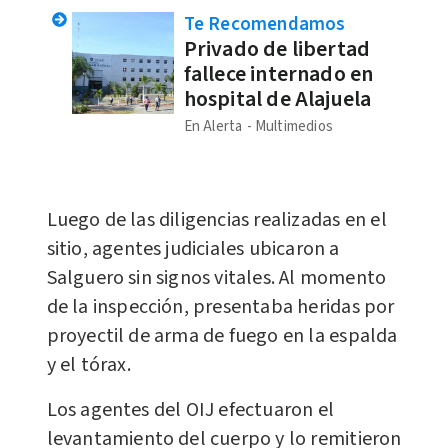
Te Recomendamos
Privado de libertad
fallece internado en
hospital de Alajuela
En Alerta
Multimedios
Luego de las diligencias realizadas en el
sitio, agentes judiciales ubicaron a
Salguero sin signos vitales. Al momento
de la inspección, presentaba heridas por
proyectil de arma de fuego en la espalda
y el tórax.
Los agentes del OIJ efectuaron el
levantamiento del cuerpo y lo remitieron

:::::

WHAT THE TASK REQUIRES
Print the line containing "sitio, agentes judiciales ubicaron a", then every line after it through the last line of the records, each exactly as written; nothing else belongs in the answer.

OUTPUT OF THE EXERCISE
sitio, agentes judiciales ubicaron a
Salguero sin signos vitales. Al momento
de la inspección, presentaba heridas por
proyectil de arma de fuego en la espalda
y el tórax.
Los agentes del OIJ efectuaron el
levantamiento del cuerpo y lo remitieron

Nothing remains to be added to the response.